About this exercise →
In the entries below, identify every line with the string "oluşturdu" and copy it.

Records supplied →
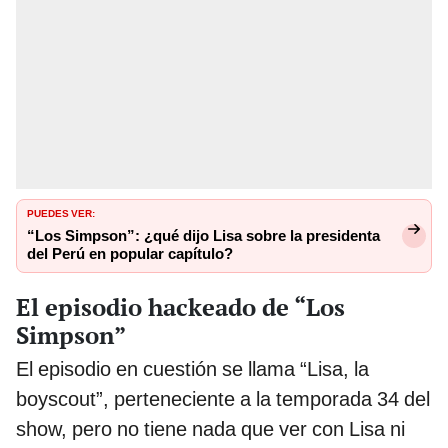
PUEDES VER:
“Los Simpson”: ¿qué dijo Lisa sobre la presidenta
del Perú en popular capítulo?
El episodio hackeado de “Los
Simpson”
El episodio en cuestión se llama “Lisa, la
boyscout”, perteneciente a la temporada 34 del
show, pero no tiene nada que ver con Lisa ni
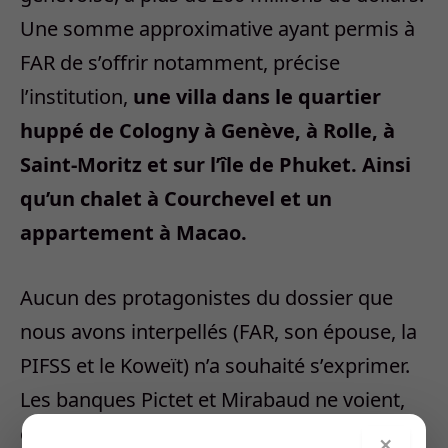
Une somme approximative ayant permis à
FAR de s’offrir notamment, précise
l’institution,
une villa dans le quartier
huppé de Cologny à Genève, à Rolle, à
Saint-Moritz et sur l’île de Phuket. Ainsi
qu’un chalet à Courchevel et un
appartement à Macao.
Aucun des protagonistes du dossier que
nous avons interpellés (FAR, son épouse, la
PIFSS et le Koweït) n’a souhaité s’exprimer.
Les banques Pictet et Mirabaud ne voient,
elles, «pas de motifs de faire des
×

* * *

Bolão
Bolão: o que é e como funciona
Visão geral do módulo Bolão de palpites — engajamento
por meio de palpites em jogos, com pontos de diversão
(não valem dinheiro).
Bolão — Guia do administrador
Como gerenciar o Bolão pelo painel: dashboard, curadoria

--

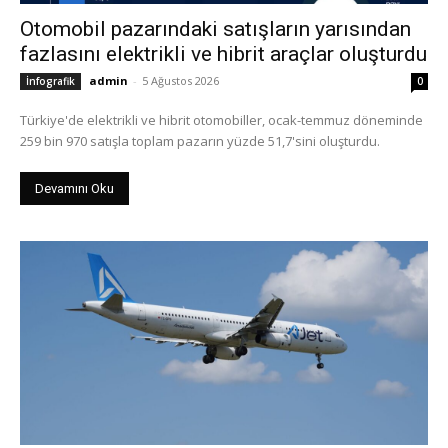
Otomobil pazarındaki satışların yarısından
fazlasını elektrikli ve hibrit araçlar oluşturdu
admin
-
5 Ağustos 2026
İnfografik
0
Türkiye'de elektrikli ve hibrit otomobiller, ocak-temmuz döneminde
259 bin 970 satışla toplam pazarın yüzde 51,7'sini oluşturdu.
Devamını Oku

Answer space →
fazlasını elektrikli ve hibrit araçlar oluşturdu
259 bin 970 satışla toplam pazarın yüzde 51,7'sini oluşturdu.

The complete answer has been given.